Requirement:
When you write out the records, keep every word exact and drop the pictures.

━━━━━━━━━━

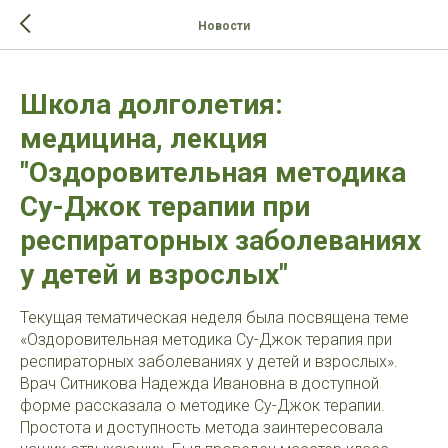
>-->
Новости
Школа долголетия:
медицина, лекция
"Оздоровительная методика
Су-Джок терапии при
респираторных заболеваниях
у детей и взрослых"
Текущая тематическая неделя была посвящена теме
«Оздоровительная методика Су-Джок терапия при
респираторных заболеваниях у детей и взрослых».
Врач Ситникова Надежда Ивановна в доступной
форме рассказала о методике Су-Джок терапии.
Простота и доступность метода заинтересовала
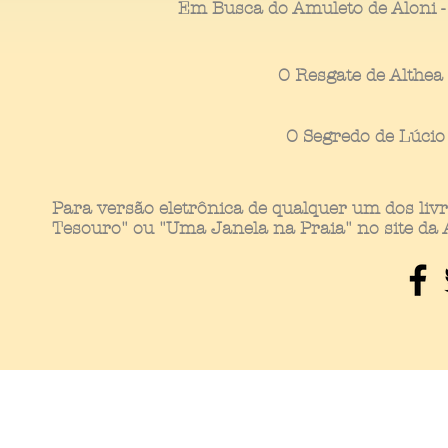
Em Busca do Amuleto de Aloni -
O Resgate de Althea
O Segredo de Lúcio
Para versão eletrônica de qualquer um dos liv
Tesouro" ou "Uma Janela na Praia" no site da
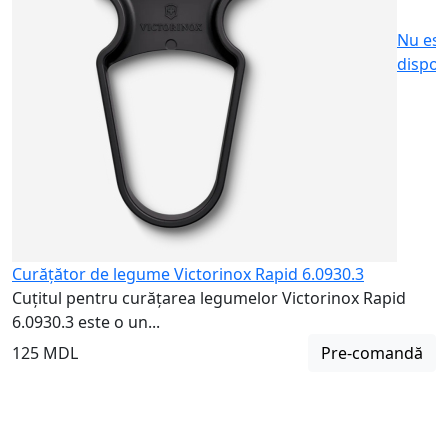
Nu est
dispon
Curățător de legume Victorinox Rapid 6.0930.3
Cuțitul pentru curățarea legumelor Victorinox Rapid
6.0930.3 este o un...
125 MDL
Pre-comandă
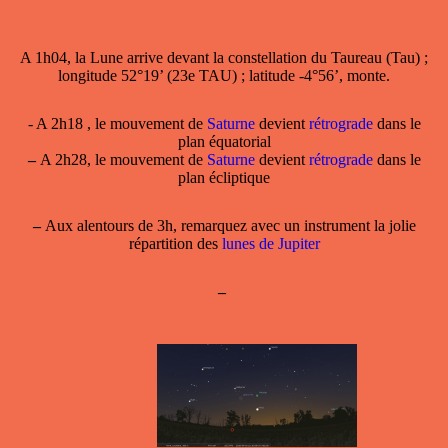
A 1h04, la Lune arrive devant la constellation du Taureau (Tau) ;
longitude 52°19’ (23e TAU) ; latitude -4°56’, monte.
- A 2h18 , le mouvement de
Saturne
devient
rétrograde
dans le
plan équatorial
–
A 2h28, le mouvement de
Saturne
devient
rétrograde
dans le
plan écliptique
–
Aux alentours de 3h, remarquez avec un instrument la jolie
répartition des
lunes de Jupiter
–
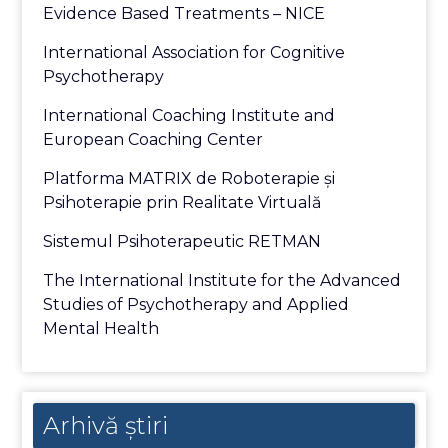
Evidence Based Treatments – NICE
International Association for Cognitive
Psychotherapy
International Coaching Institute and
European Coaching Center
Platforma MATRIX de Roboterapie și
Psihoterapie prin Realitate Virtuală
Sistemul Psihoterapeutic RETMAN
The International Institute for the Advanced
Studies of Psychotherapy and Applied
Mental Health
Arhivă
Arhivă știri
știri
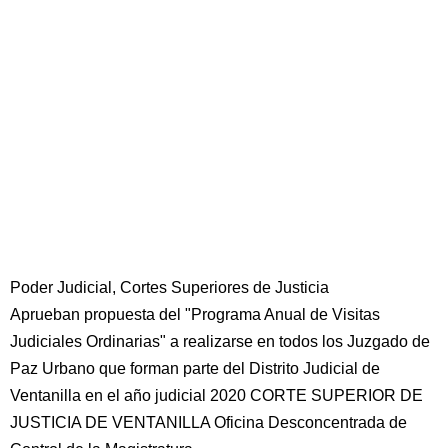
Poder Judicial, Cortes Superiores de Justicia
Aprueban propuesta del "Programa Anual de Visitas
Judiciales Ordinarias" a realizarse en todos los Juzgado de
Paz Urbano que forman parte del Distrito Judicial de
Ventanilla en el año judicial 2020 CORTE SUPERIOR DE
JUSTICIA DE VENTANILLA Oficina Desconcentrada de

━━━━━━━━━━

Task result:
>-->
Новости
Школа долголетия:
медицина, лекция
"Оздоровительная методика
Су-Джок терапии при
респираторных заболеваниях
у детей и взрослых"
Текущая тематическая неделя была посвящена теме
«Оздоровительная методика Су-Джок терапия при
респираторных заболеваниях у детей и взрослых».
Врач Ситникова Надежда Ивановна в доступной
форме рассказала о методике Су-Джок терапии.
Простота и доступность метода заинтересовала
Em Busca do Amuleto de Aloni -
O Resgate de Althea
O Segredo de Lúcio
Para versão eletrônica de qualquer um dos liv
Tesouro" ou "Uma Janela na Praia" no site da
Nu est
dispon
Curățător de legume Victorinox Rapid 6.0930.3
Cuțitul pentru curățarea legumelor Victorinox Rapid
6.0930.3 este o un...
125 MDL
Pre-comandă
A 1h04, la Lune arrive devant la constellation du Taureau (Tau) ;
longitude 52°19’ (23e TAU) ; latitude -4°56’, monte.
- A 2h18 , le mouvement de
Saturne
devient
rétrograde
dans le
plan équatorial
–
A 2h28, le mouvement de
Saturne
devient
rétrograde
dans le
plan écliptique
–
Aux alentours de 3h, remarquez avec un instrument la jolie
répartition des
lunes de Jupiter
–
Evidence Based Treatments – NICE
International Association for Cognitive
Psychotherapy
International Coaching Institute and
European Coaching Center
Platforma MATRIX de Roboterapie și
Psihoterapie prin Realitate Virtuală
Sistemul Psihoterapeutic RETMAN
The International Institute for the Advanced
Studies of Psychotherapy and Applied
Mental Health
Arhivă
Arhivă știri
știri
Poder Judicial, Cortes Superiores de Justicia
Aprueban propuesta del "Programa Anual de Visitas
Judiciales Ordinarias" a realizarse en todos los Juzgado de
Paz Urbano que forman parte del Distrito Judicial de
Ventanilla en el año judicial 2020 CORTE SUPERIOR DE
JUSTICIA DE VENTANILLA Oficina Desconcentrada de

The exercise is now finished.